#### [Task details]
Quote, word for word, only the lines running from the line with "ベスト・オブ・テーブルハニ" through the end of the listing. Leave out the pictures.

__________

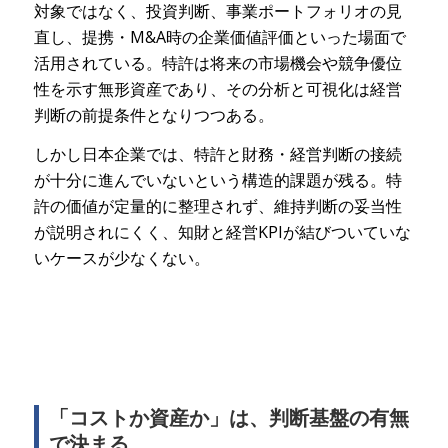
対象ではなく、投資判断、事業ポートフォリオの見
直し、提携・M&A時の企業価値評価といった場面で
活用されている。特許は将来の市場機会や競争優位
性を示す無形資産であり、その分析と可視化は経営
判断の前提条件となりつつある。
しかし日本企業では、特許と財務・経営判断の接続
が十分に進んでいないという構造的課題が残る。特
許の価値が定量的に整理されず、維持判断の妥当性
が説明されにくく、知財と経営KPIが結びついていな
いケースが少なくない。
「コストか資産か」は、判断基盤の有無
で決まる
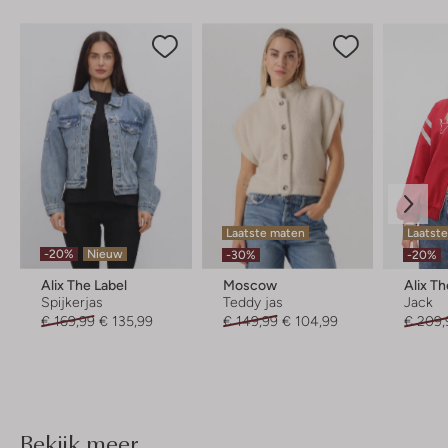
Laatste maten
Laatste
-20%
Nieuw
-30%
-20%
Alix The Label
Moscow
Alix Th
Spijkerjas
Teddy jas
Jack
€ 169,99
€ 135,99
€ 149,99
€ 104,99
€ 209,
Bekijk meer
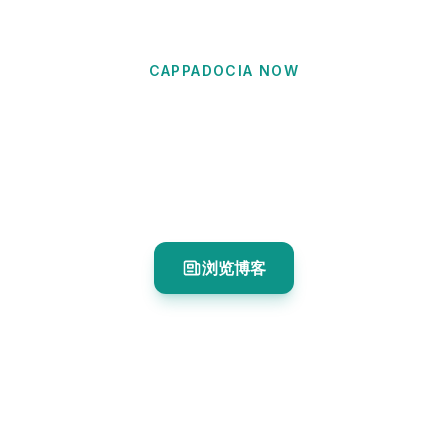
CAPPADOCIA NOW
于尔居普旅游指南
体验卡帕多奇亚的文化之都，它以酿酒传统、典雅的
石砌建筑、精品酒店和活力四射的社交氛围而闻名。
浏览博客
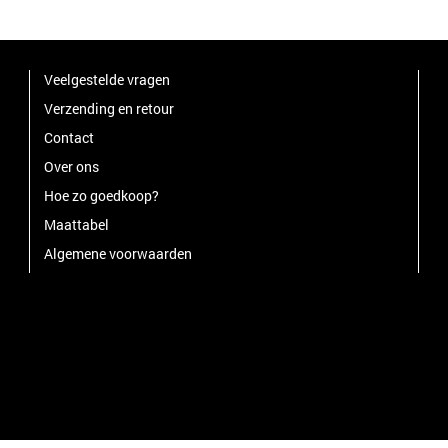
Veelgestelde vragen
Verzending en retour
Contact
Over ons
Hoe zo goedkoop?
Maattabel
Algemene voorwaarden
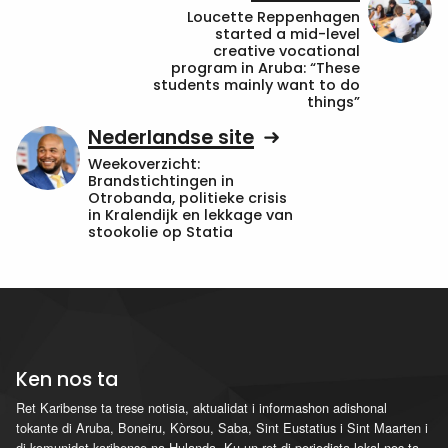
Loucette Reppenhagen
started a mid-level
creative vocational
program in Aruba: “These
students mainly want to do
things”
Nederlandse site
Weekoverzicht:
Brandstichtingen in
Otrobanda, politieke crisis
in Kralendijk en lekkage van
stookolie op Statia
Ken nos ta
Ret Karibense ta trese notisia, aktualidat i informashon adishonal
tokante di Aruba, Boneiru, Kòrsou, Saba, Sint Eustatius i Sint Maarten i
di komunidat karibense na Hulanda. Ku un ret di periodista lokal nos ta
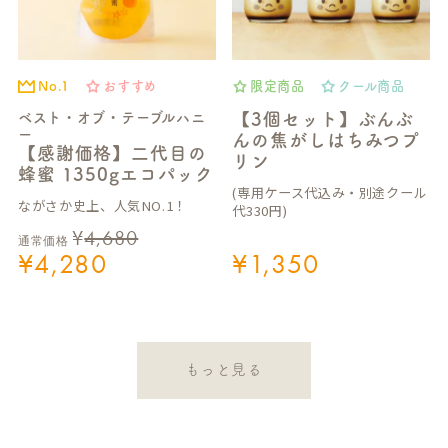
No.1
おすすめ
限定商品
クール商品
ベスト・オブ・テーブルハニ
【3個セット】ぶんぶ
ー
んの焦がしはちみつプ
【感謝価格】二代目の
リン
蜂蜜 1350gエコパック
(専用ケース代込み・別途クール
ながさか史上、人気NO.1！
代330円)
¥
4,680
通常価格
¥
4,280
¥
1,350
もっと見る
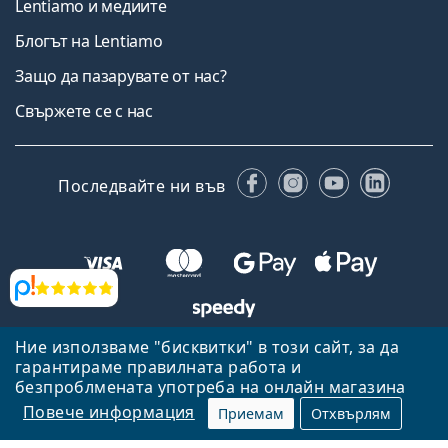
Lentiamo и медиите
Блогът на Lentiamo
Защо да пазарувате от нас?
Свържете се с нас
Facebook
Instagram
YouTube
Linked
Последвайте ни във
Прегледи
Ние използваме "бисквитки" в този сайт, за да
Назад към началната страница
Нагоре
гарантираме правилната работа и
Lentiamo.bg е собственост и се управлява от Lentiamo s.r.o.,
безпроблмената употреба на онлайн магазина
Република Чехия
Тук сме за вас в продължение на 18 години.
Повече информация
Приемам
Отхвърлям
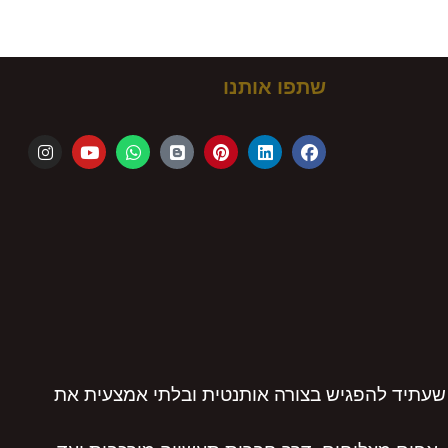
שתפו אותנו
שעתיד להפגיש בצורה אותנטית ובלתי אמצעית את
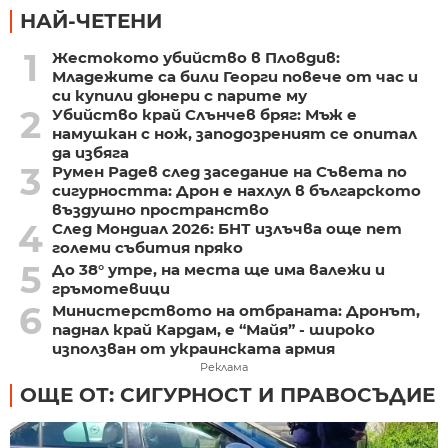
НАЙ-ЧЕТЕНИ
1
Жестокото убийство в Пловдив:
Младежите са били Георги повече от час и
си купили дюнери с парите му
2
Убийство край Слънчев бряг: Мъж е
намушкан с нож, заподозреният се опитал
да избяга
3
Румен Радев след заседание на Съвета по
сигурността: Дрон е нахлул в българското
въздушно пространство
4
След Мондиал 2026: БНТ излъчва още пет
големи събития пряко
5
До 38° утре, на места ще има валежи и
гръмотевици
6
Министерството на отбраната: Дронът,
паднал край Кардам, е “Майя” - широко
използван от украинската армия
Реклама
ОЩЕ ОТ: СИГУРНОСТ И ПРАВОСЪДИЕ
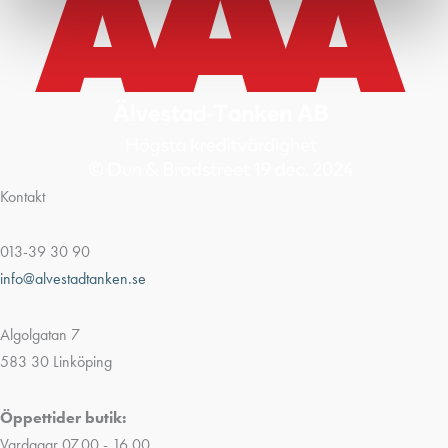
Kontakt
013-39 30 90
info@alvestadtanken.se
Algolgatan 7
583 30 Linköping
Öppettider butik:
Vardagar 07.00 - 16.00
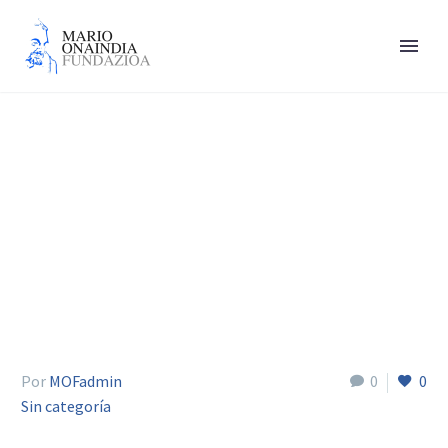
Mikel Unzalu
Por
MOFadmin
0
0
Sin categoría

__________

#### [Result for this exercise]
ベスト・オブ・テーブルハニ
【3個セット】ぶんぶ
ー
んの焦がしはちみつプ
【感謝価格】二代目の
リン
蜂蜜 1350gエコパック
(専用ケース代込み・別途クール
ながさか史上、人気NO.1！
代330円)
¥
4,680
通常価格
¥
4,280
¥
1,350
もっと見る
Lentiamo и медиите
Блогът на Lentiamo
Защо да пазарувате от нас?
Свържете се с нас
Facebook
Instagram
YouTube
Linked
Последвайте ни във
Прегледи
Ние използваме "бисквитки" в този сайт, за да
Назад към началната страница
Нагоре
гарантираме правилната работа и
Lentiamo.bg е собственост и се управлява от Lentiamo s.r.o.,
безпроблмената употреба на онлайн магазина
Република Чехия
Тук сме за вас в продължение на 18 години.
Повече информация
Приемам
Отхвърлям
שתפו אותנו
שעתיד להפגיש בצורה אותנטית ובלתי אמצעית את
НАЙ-ЧЕТЕНИ
1
Жестокото убийство в Пловдив:
Младежите са били Георги повече от час и
си купили дюнери с парите му
2
Убийство край Слънчев бряг: Мъж е
намушкан с нож, заподозреният се опитал
да избяга
3
Румен Радев след заседание на Съвета по
сигурността: Дрон е нахлул в българското
въздушно пространство
4
След Мондиал 2026: БНТ излъчва още пет
големи събития пряко
5
До 38° утре, на места ще има валежи и
гръмотевици
6
Министерството на отбраната: Дронът,
паднал край Кардам, е “Майя” - широко
използван от украинската армия
Реклама
ОЩЕ ОТ: СИГУРНОСТ И ПРАВОСЪДИЕ
Kontakt
013-39 30 90
info@alvestadtanken.se
Algolgatan 7
583 30 Linköping
Öppettider butik:
Vardagar 07.00 - 16.00
Mikel Unzalu
Por
MOFadmin
0
0
Sin categoría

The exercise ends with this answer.